Clinical research standards organization CDISC has launched a project that will facilitate the use of EHR data in clinical research to expedite global regulatory reviews, contribute to the evaluation of new treatments for patients and drive next-generation discovery.
The project will leverage Fast Healthcare Interoperability Resources (FHIR), HL7’s standard for exchanging healthcare information electronically and CDISC’s standards for data collection (CDASH) and data tabulation (SDTM) to streamline the flow of data from EHRs to CDISC submission-ready data sets.
The nonprofit CDISC and Gevity Consulting Inc.’s Lloyd McKenzie will work to develop a dynamic mapping of FHIR resources and an Implementation Guide that will be made exclusively available to CDISC member organizations.

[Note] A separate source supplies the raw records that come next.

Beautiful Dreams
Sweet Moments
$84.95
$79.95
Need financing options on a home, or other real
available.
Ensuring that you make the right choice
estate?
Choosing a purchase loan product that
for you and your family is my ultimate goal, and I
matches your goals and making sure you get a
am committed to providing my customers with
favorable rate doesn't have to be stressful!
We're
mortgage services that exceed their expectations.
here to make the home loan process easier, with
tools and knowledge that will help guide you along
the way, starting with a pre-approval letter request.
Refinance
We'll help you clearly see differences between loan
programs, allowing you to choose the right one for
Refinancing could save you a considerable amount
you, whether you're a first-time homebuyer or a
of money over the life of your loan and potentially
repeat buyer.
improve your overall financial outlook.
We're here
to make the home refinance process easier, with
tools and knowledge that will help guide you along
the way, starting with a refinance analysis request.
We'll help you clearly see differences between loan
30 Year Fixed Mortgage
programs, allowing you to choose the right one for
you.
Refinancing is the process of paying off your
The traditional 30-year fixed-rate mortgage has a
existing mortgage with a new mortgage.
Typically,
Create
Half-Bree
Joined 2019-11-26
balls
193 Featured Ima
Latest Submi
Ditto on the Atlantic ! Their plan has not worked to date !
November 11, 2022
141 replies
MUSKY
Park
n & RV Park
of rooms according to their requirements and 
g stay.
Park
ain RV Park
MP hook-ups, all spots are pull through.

The mapping and Implementation Guide will eventually be available via the CDISC Library API, the authoritative source of CDISC standards metadata.
“As EHRs and other real-world data sources play an increasingly important role in clinical research and healthcare decision making, our FHIR-to-CDISC project is timelier than ever,” said Rhonda Facile, CDISC vice president, development opportunities, in a statement. “The project will foster greater efficiencies across systems and resources, and encourage end users to support higher quality data exchange integrations within, and outside of, research.”
CDISC will leverage existing work from its EHR-to-CDASH project, which developed mappings to enable the transfer of healthcare data into a form for data collection in clinical research. It anticipates releasing the mapping and Implementation Guide in 2021.